Мы оказались в огромной комнате. Строили ее, очевидно, с расчетом на то, что здесь будут храниться несметные сокровища, возвышаясь золотыми горами. Но здесь было все, кроме того, что ожидалось увидеть в сокровищнице. Огромная, похожая на рваную занавеску, паутина, парочка дохлых мышей, одна засохшая и мумифицированная крыса и какой-то напольный подсвечник, который, видимо, посчитали золотым, но за время пребывания здесь он успел облезть, обнажая ржавчину. На подсвечник, очевидно, никто не позарился даже в голодный год. Пес, поскреб какую-то плиту, которая тут же открыла еще одну дверь. Я споткнулась о холм земли, который вел в присыпанную нору. По сравнению с тем, что я видела пару минут назад, этот ход показался мне происками какого-то наивного аматора. На стене были надписи. Прямо как в подъезде.

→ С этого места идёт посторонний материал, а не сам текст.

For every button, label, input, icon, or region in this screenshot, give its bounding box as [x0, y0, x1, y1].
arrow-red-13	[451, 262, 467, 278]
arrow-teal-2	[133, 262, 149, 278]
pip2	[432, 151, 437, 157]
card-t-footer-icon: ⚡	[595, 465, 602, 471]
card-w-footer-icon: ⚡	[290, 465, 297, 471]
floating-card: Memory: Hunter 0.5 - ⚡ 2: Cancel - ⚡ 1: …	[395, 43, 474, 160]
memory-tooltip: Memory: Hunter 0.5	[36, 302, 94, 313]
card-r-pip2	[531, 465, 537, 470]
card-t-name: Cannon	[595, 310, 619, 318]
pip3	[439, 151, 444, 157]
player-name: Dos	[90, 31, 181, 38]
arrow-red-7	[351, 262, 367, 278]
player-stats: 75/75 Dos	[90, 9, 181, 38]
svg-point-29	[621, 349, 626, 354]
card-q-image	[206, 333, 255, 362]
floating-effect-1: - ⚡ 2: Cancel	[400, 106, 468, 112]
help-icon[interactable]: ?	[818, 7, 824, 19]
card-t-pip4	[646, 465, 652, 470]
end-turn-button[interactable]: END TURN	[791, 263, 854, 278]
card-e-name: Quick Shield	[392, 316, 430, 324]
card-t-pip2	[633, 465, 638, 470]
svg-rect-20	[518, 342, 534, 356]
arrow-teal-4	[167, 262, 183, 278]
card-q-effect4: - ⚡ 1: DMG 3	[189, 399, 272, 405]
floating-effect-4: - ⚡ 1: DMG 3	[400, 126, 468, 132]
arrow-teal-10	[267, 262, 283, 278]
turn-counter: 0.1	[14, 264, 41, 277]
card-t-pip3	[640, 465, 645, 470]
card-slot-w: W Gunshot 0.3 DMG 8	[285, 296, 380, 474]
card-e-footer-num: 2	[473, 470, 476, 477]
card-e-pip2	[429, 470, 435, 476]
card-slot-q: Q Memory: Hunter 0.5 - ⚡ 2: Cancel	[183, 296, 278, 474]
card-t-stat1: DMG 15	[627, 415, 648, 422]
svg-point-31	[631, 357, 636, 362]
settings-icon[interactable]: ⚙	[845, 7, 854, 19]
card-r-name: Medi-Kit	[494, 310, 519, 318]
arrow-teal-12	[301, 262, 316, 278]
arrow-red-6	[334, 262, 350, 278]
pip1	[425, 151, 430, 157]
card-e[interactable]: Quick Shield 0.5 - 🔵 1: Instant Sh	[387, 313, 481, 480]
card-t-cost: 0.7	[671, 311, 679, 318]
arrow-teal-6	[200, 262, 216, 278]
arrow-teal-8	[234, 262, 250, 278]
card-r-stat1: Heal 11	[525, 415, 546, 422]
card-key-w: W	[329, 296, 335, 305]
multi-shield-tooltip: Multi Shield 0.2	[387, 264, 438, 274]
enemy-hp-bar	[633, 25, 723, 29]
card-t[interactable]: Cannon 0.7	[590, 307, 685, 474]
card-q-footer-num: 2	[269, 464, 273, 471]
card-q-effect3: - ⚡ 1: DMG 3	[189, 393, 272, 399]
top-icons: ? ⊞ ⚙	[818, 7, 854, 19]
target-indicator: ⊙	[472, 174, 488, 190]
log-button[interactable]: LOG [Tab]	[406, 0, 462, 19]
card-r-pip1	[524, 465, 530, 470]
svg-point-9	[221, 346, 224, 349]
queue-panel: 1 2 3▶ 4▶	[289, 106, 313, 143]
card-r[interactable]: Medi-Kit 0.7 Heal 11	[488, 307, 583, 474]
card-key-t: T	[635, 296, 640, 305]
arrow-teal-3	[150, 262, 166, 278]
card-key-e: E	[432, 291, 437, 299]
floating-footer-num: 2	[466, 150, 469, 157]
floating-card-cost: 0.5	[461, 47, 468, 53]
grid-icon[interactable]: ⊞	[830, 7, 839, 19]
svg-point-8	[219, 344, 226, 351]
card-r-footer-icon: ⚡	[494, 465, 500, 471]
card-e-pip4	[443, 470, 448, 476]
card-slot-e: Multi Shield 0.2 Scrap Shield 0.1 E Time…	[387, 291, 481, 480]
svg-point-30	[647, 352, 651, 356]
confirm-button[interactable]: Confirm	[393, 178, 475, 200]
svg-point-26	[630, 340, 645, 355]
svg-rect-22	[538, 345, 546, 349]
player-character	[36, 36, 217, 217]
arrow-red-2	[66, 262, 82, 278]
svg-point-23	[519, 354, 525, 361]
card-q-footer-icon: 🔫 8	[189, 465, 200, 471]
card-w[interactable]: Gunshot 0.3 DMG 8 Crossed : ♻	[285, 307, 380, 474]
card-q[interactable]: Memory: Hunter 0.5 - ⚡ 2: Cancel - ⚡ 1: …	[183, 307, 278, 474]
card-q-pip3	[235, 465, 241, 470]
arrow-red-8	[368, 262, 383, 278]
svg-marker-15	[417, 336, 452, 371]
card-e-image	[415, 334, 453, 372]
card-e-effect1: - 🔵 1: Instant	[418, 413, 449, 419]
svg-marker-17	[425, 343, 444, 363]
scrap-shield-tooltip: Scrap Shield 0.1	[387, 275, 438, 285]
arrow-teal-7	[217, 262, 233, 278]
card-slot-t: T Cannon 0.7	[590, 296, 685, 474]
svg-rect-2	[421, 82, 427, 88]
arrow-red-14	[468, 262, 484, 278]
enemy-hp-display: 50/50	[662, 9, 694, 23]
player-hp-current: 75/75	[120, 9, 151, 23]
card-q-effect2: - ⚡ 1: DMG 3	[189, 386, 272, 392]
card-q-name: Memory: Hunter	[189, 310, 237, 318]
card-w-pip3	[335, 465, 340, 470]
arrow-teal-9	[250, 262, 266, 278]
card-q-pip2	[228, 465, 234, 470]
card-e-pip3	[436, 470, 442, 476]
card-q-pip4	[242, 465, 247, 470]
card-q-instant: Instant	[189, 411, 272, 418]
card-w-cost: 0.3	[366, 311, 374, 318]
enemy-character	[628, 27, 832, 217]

«Здесь были рябой и лопата!» — звучала первая надпись. Мне стало интересно, «лопата» — это погоняло или орудие труда?
«Вы что издеваетесь? Где деньги?» — вопрошал один из воришек корявыми почерком.
«Все уже украдено до нас! Кривой и Клык» — надпись сопровождалась очень неприличным рисунком. Как вспомню «кривой Лаффера», так вздрогну.
«Ворье! Оставьте что-то и нам!» — наивно и мило выглядели старые каракули.
«Было бы что оставлять!» — была размашисто нацарапано ниже.
В свете факела я увидела скелет, из которого торчал черенок от лопаты. Не думаю, что его убили при дележе добычи. Скорее всего, это — труп идеолога монументального подкопа, сулившего немалые барыши. Вывод неутешительный. Мы бедны, как африканская деревня после набега прожорливых соседей.
— Девять! — тихо усмехнувшись, сказал дядя, глядя на свежую землю, — Нужно было спорить на тысячу золотых!
— Я не стану спрашивать, где деньги. Я спрошу, что теперь делать? — тихо сказала я, понимая, что петля на моей шее затягивается все сильнее!
Дядя молчал. Сомневаюсь, что у него просто выдалась свободная минутка, чтобы прогуляться по подземельям.